I sat down in a chair and let the tears I've been holding in all my life roll down my cheeks and really tell my story. I've been faking a lifestyle and living under the Cartel has made me a confused woman. I'm not even sure If I'm a woman. I'm treated like their property. I have been used and abused by them all my life and I can't even run away because they're everywhere. They know everything about me and can control me like I have a remote that comes with me. When I was the age of De'Mario's oldest daughter, I was forced into this life and given a tattoo on my back that marks me as Cartel property. They can do whatever they want to you once you're marked.

Like they say, blood in, blood out. Every Cartel woman is disguised so they won't bring suspicion to the society. Plus, they use the women as Decoys to lure their prey sometimes. Especially in America, they can't just slaughter someone out in the open, so they do It secretly and they are very sacred and patient. When a young woman is 14-16 years old, they're marked and prepared for their hard work. From 17-19 they're either killed or put into disguise like me. The women they kidnap for various reasons and are older than that, they keep them in the basement until they rot to death or their debts or paid. I now have set up a man that I honestly do like and have no choice but to do as I was order or I will be beheaded and dismembered. This is the hardest thing I would ever have to do.

Jordyn's POV:

I rushed back to my boyfriend Nico's room from the bathroom with a nervous heart. I just accidentally over heard his father Loco talking on the phone. I'm not sure If I heard correctly but I heard them say something about the Cartel. I'm scared of them. I've seen videos of them and they're really crazy. I heard they don't treat girls too well either. Nico seems like the type of guy who would be in the Cartel too.
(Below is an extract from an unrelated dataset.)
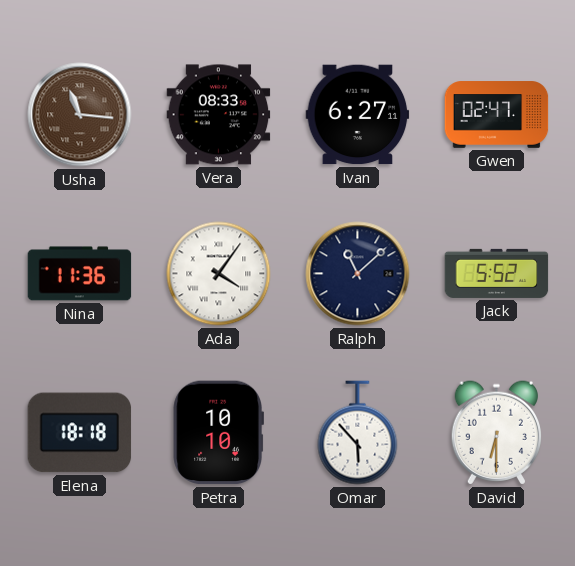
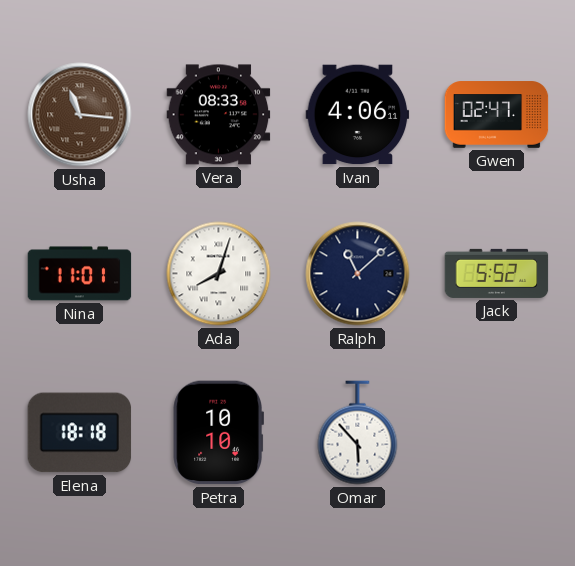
Ivan: 6:27 -> 4:06
Nina: 11:36 -> 11:01
Ada: 4:06 -> 8:03
David: 6:30 -> none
Nico and I have been dating for three months now and I'm tired of it. I try to satisfy him, but I can't. At first, he was all sweet and nice but one he said he loved me, he changed. I mean he changed completely. He started beating me and forcing me to do things I didn't want. I ended up pregnant and he kicked it out of me. I couldn't breathe right for a few days but recovered. My dance coach became suspicious so I had to sit out for a few weeks. Terrence was starting to notice and Nico didn't like that at all. So, he made me lie to my mom on Tee to get him out of the picture.

I want to tell my everyone the truth and that I'm sorry but Nico said he'd kill me If I told a soul. I cry myself to sleep most nights because I feel so trapped. Today he made me skip school so that I can get a tattoo. I told him I didn't want one but I really didn't have a choice anyway. So that's what I'm here for right now. I don't know what I've gotten my self into but I need help and I need it now. I'm crying for help but to others it looks like an evil grin. I'm suffering and can't find a way out.